YOUR GOAL – Count the lines below containing "agent". Number only.
==========
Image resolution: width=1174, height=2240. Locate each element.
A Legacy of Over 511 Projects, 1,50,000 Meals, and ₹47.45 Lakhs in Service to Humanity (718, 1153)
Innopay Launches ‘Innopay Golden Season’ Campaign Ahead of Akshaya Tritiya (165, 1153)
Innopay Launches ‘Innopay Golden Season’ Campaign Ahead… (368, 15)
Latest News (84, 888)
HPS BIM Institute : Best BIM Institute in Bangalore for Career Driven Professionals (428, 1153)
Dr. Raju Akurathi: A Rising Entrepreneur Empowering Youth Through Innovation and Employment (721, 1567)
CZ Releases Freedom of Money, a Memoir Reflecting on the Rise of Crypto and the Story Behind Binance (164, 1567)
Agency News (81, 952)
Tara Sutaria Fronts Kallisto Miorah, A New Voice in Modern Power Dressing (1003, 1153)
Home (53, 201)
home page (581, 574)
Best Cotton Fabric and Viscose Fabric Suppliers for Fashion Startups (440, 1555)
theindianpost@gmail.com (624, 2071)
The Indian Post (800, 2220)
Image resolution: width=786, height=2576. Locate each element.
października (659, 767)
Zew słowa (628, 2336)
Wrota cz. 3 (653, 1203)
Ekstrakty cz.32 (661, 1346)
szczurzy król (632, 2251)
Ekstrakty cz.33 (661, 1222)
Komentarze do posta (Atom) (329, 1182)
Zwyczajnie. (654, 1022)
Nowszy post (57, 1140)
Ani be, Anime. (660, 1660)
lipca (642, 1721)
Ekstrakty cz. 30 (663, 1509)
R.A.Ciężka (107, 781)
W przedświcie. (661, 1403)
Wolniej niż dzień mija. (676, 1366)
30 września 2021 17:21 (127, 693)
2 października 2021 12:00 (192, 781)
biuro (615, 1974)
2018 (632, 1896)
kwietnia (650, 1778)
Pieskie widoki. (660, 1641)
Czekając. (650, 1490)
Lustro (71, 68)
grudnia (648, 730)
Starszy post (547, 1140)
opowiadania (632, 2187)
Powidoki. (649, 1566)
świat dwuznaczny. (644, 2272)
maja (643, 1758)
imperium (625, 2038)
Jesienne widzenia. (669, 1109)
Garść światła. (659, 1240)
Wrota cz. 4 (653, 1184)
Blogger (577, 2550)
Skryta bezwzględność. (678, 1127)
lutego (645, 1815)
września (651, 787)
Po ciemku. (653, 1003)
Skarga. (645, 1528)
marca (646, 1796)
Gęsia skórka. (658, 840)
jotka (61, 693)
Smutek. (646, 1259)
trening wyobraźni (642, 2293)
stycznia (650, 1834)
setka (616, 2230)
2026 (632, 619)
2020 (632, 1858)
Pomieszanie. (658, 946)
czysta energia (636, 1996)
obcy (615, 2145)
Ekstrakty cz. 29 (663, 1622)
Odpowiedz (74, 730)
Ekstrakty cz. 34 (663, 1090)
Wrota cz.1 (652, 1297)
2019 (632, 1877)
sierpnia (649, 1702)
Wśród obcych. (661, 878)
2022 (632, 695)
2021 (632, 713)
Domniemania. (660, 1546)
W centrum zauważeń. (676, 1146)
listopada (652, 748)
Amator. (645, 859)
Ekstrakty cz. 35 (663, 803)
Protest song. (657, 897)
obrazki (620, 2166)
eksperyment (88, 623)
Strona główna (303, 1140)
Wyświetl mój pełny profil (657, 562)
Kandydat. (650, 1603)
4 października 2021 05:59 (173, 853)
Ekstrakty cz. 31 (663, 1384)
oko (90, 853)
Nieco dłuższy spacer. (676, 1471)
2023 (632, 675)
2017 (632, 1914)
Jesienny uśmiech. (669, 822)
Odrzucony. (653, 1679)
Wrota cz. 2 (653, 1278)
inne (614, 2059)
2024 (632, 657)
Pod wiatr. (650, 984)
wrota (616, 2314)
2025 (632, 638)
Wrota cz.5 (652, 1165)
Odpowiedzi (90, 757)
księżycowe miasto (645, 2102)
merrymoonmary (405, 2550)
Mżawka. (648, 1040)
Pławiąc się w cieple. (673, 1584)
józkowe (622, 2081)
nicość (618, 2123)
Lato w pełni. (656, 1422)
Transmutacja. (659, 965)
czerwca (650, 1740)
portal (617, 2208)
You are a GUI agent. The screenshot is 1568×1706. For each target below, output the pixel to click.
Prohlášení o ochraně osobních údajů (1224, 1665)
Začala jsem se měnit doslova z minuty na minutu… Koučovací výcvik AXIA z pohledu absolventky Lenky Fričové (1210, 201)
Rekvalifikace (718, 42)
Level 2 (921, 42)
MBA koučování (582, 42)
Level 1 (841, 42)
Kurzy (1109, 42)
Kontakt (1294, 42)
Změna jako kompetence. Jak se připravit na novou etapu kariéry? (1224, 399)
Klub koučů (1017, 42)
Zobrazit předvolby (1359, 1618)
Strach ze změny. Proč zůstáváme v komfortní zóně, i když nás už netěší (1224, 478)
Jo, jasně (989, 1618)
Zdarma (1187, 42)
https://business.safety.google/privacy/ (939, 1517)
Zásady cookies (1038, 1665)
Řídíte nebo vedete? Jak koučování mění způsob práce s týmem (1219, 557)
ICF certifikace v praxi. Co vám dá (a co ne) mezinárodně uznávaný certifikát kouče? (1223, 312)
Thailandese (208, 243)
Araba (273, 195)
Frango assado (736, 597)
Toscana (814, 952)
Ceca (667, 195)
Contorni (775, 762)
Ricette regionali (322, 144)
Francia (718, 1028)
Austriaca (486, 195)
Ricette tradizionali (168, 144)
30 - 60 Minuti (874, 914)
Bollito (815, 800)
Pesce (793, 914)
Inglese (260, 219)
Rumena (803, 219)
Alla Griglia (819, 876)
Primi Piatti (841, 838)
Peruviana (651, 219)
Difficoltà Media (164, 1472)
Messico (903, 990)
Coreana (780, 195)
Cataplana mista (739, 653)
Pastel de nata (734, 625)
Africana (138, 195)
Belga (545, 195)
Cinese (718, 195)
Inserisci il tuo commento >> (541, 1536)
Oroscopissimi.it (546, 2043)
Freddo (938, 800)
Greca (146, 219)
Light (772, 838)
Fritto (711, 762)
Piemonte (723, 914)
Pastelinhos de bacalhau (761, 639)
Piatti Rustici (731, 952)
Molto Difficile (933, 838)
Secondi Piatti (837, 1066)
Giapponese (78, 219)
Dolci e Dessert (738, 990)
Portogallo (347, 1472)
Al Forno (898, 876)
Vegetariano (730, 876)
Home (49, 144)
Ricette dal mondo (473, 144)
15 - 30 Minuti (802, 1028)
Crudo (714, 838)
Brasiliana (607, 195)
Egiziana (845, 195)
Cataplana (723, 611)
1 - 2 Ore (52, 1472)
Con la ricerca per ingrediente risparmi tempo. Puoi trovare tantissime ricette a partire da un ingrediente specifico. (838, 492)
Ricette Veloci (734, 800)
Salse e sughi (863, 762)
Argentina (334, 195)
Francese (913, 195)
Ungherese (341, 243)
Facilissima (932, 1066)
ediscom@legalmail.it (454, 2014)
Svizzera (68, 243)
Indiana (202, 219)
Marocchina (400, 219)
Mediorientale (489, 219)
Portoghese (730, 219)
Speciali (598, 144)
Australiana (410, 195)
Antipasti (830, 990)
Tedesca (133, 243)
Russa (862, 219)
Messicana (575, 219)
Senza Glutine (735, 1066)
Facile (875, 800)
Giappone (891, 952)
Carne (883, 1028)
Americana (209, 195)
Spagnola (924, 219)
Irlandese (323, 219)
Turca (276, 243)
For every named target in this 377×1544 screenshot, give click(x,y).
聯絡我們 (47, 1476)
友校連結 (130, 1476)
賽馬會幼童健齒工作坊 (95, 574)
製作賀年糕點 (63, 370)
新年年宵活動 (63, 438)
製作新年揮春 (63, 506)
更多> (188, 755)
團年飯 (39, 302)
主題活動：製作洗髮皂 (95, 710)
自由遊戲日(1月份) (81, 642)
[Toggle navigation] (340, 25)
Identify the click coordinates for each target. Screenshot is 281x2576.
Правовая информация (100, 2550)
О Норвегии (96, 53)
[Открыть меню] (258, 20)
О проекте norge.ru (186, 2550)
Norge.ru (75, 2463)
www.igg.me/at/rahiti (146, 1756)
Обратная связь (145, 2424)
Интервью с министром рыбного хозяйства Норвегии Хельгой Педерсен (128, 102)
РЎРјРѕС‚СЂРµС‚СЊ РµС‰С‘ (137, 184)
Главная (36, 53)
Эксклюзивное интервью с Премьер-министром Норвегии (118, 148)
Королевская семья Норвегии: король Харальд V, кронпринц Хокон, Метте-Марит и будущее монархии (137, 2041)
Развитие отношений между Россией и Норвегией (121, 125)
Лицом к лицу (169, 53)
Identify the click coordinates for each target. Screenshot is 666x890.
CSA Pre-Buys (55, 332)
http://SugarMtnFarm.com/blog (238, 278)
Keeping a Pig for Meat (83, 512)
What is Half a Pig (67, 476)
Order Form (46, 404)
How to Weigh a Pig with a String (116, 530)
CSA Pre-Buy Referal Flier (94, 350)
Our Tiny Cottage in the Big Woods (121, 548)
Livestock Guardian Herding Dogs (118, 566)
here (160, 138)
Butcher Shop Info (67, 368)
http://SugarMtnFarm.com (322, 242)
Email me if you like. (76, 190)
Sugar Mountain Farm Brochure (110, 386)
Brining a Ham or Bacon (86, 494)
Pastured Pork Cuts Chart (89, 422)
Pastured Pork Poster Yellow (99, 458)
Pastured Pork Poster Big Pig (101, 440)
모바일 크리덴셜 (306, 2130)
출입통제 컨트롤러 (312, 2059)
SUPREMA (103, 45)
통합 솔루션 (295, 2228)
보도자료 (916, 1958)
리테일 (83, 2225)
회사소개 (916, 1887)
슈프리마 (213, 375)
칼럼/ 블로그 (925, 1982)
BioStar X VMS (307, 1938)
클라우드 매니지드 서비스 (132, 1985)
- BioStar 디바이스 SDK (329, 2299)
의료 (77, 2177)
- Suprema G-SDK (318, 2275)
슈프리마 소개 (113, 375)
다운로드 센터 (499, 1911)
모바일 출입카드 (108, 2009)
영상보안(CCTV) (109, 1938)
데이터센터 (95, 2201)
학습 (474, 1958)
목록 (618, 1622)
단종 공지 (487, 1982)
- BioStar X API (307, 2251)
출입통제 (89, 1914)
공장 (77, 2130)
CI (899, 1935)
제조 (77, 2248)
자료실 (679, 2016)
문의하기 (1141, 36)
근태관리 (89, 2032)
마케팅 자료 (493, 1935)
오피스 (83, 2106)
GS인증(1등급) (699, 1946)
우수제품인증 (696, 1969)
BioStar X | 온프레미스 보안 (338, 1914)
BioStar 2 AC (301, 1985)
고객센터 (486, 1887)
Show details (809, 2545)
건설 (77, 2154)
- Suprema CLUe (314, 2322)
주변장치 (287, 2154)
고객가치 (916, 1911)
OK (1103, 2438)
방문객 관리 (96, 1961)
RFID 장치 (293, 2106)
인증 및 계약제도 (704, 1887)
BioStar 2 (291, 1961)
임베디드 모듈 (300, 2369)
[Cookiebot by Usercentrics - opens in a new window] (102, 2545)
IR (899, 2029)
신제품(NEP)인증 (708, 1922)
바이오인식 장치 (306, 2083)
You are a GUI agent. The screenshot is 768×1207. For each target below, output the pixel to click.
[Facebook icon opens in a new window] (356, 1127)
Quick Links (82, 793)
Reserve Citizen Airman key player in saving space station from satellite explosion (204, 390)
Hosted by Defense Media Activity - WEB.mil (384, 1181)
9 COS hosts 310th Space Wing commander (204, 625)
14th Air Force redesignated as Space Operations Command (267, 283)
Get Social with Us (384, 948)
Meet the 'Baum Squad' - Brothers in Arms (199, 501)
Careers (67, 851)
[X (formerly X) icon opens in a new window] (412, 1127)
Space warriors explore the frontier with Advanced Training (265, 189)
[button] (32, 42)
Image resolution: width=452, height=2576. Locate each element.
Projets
==========
TASK ANSWER – 2